AWS Certified Data Analytics – Specialty DAS-C01 – Question090

A technology company is creating a dashboard that will visualize and analyze time-sensitive data. The data will come in through Amazon Kinesis Data Firehose with the buffer interval set to 60 seconds. The dashboard must support near-real-time data.
Which visualization solution will meet these requirements?

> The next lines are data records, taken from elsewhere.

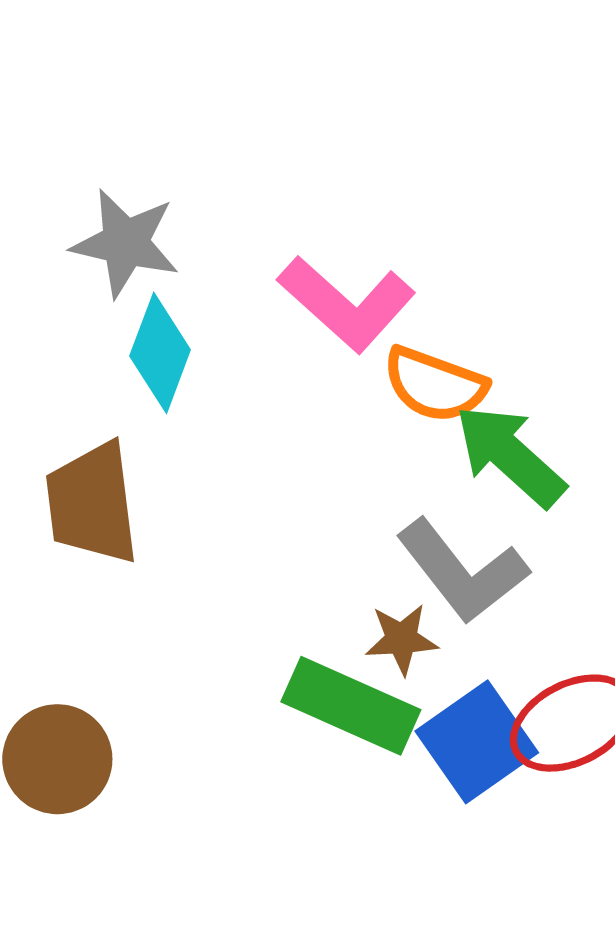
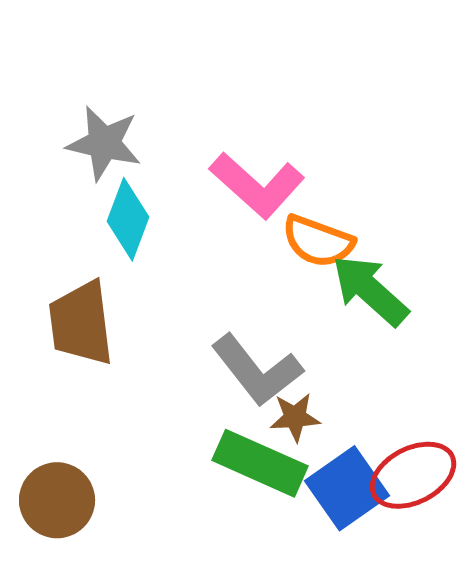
gray L-shape: (462, 571) -> (257, 370), moved

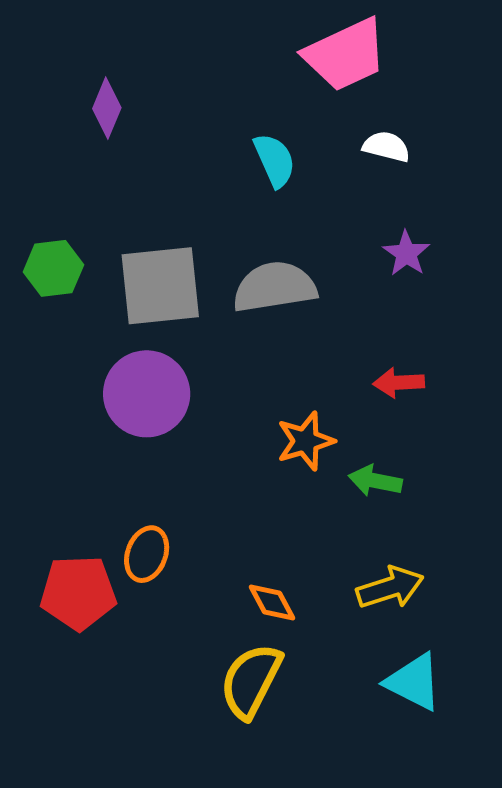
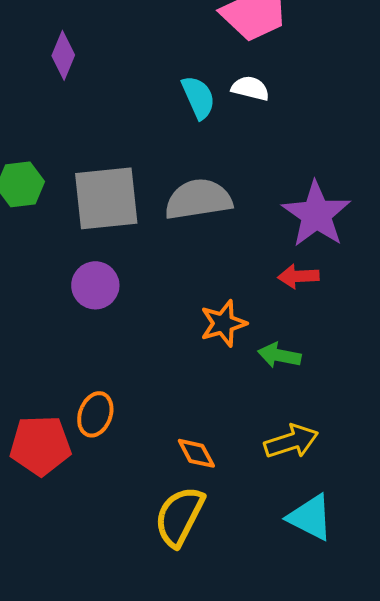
white semicircle: (386, 147) -> (250, 88), moved
purple star: (406, 253) -> (316, 214), moved, size x1.8
purple circle: (147, 394) -> (95, 285), size x0.7

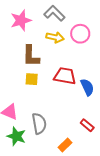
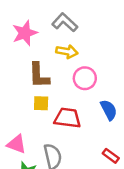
pink circle: (80, 34) -> (85, 78), moved
red trapezoid: (65, 76) -> (68, 118), moved

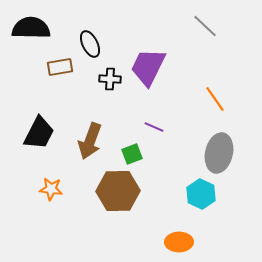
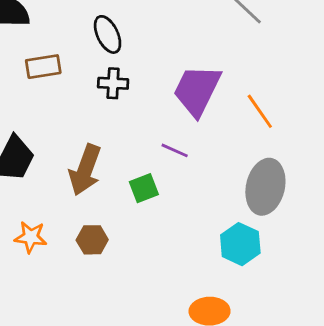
black ellipse: (90, 44) -> (108, 34), moved
purple trapezoid: (148, 67) -> (197, 90), moved
brown hexagon: (118, 191) -> (92, 240), moved, size x0.5

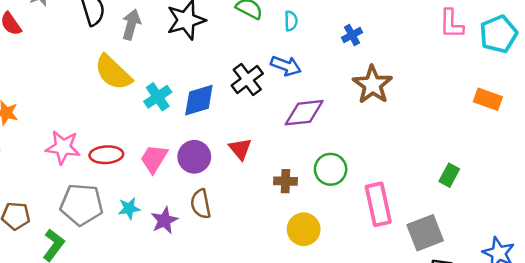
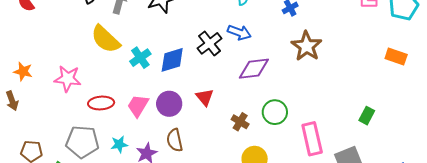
pink star: (63, 147) -> (68, 79), moved
brown cross: (286, 181) -> (240, 122), turned 30

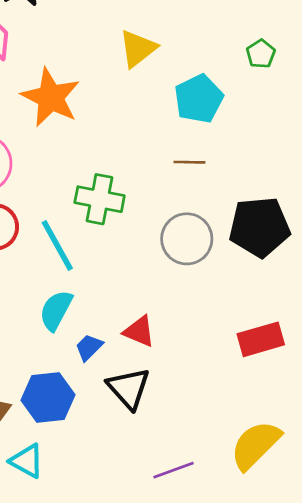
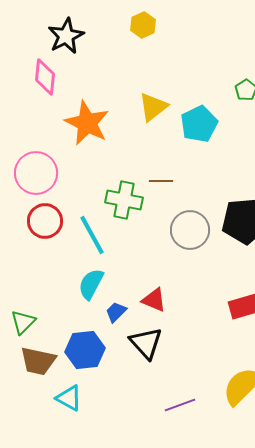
yellow triangle: (138, 49) -> (153, 107), moved
brown line: (189, 162) -> (161, 181), moved

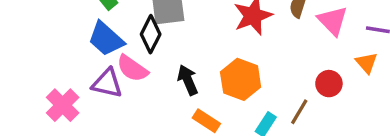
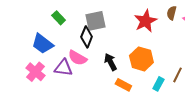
blue trapezoid: (106, 39) -> (42, 44), moved
pink cross: (63, 105) -> (35, 72), moved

A. Select Amazon OpenSearch Service (Amazon Elasticsearch Service) as the endpoint for Kinesis Data Firehose. Set up an OpenSearch Dashboards (Kibana) dashboard using the data in Amazon OpenSearch Service (Amazon Elasticsearch Service) with the desired analyses and visualizations.
B. Select Amazon S3 as the endpoint for Kinesis Data Firehose. Read data into an Amazon SageMaker Jupyter notebook and carry out the desired analyses and visualizations.
C. Select Amazon Redshift as the endpoint for Kinesis Data Firehose. Connect Amazon QuickSight with SPICE to Amazon Redshift to create the desired analyses and visualizations.
D. Select Amazon S3 as the endpoint for Kinesis Data Firehose. Use AWS Glue to catalog the data and Amazon Athena to query it. Connect Amazon QuickSight with SPICE to Athena to create the desired analyses and visualizations.

Correct Answer: A

Explanation:

Reference: https://aws.amazon.com/blogs/big-data/ingest-streaming-data-into-amazon-elasticsearch-service-within-the-privacy-of-your-vpc-with-amazon-kinesis-data-firehose/

AWS Certified Data Analytics – Specialty DAS-C01 – Question089

A retail company leverages Amazon Athena for ad-hoc queries against an AWS Glue Data Catalog. The data analytics team manages the data catalog and data access for the company. The data analytics team wants to separate queries and manage the cost of running those queries by different workloads and teams. Ideally, the data analysts want to group the queries run by different users within a team, store the query results in individual Amazon S3 buckets specific to each team, and enforce cost constraints on the queries run against the Data Catalog.
Which solution meets these requirements?

A. Create IAM groups and resource tags for each team within the company. Set up 1AM policies that control user access and actions on the Data Catalog resources.
B. Create Athena resource groups for each team within the company and assign users to these groups. Add S3 bucket names and other query configurations to the properties list for the resource groups.
C. Create Athena workgroups for each team within the company. Set up IAM workgroup policies that control user access and actions on the workgroup resources.
D. Create Athena query groups for each team within the company and assign users to the groups.

Correct Answer: C

Explanation:

Reference: https://docs.aws.amazon.com/athena/latest/ug/workgroups.html

AWS Certified Data Analytics – Specialty DAS-C01 – Question088

A power utility company is deploying thousands of smart meters to obtain real-time updates about power consumption. The company is using Amazon Kinesis Data Streams to collect the data streams from smart meters. The consumer application uses the Kinesis Client Library (KCL) to retrieve the stream data. The company has only one consumer application.
The company observes an average of 1 second of latency from the moment that a record is written to the stream until the record is read by a consumer application. The company must reduce this latency to 500 milliseconds.
Which solution meets these requirements?

A. Use enhanced fan-out in Kinesis Data Streams.
B. Increase the number of shards for the Kinesis data stream.
C. Reduce the propagation delay by overriding the KCL default settings.
D. Develop consumers by using Amazon Kinesis Data Firehose.

Correct Answer: C

Explanation:

Reference: https://docs.aws.amazon.com/streams/latest/dev/kinesis-low-latency.html

AWS Certified Data Analytics – Specialty DAS-C01 – Question087

A retail company is building its data warehouse solution using Amazon Redshift. As a part of that effort, the company is loading hundreds of files into the fact table created in its Amazon Redshift cluster. The company wants the solution to achieve the highest throughput and optimally use cluster resources when loading data into the company's fact table.
How should the company meet these requirements?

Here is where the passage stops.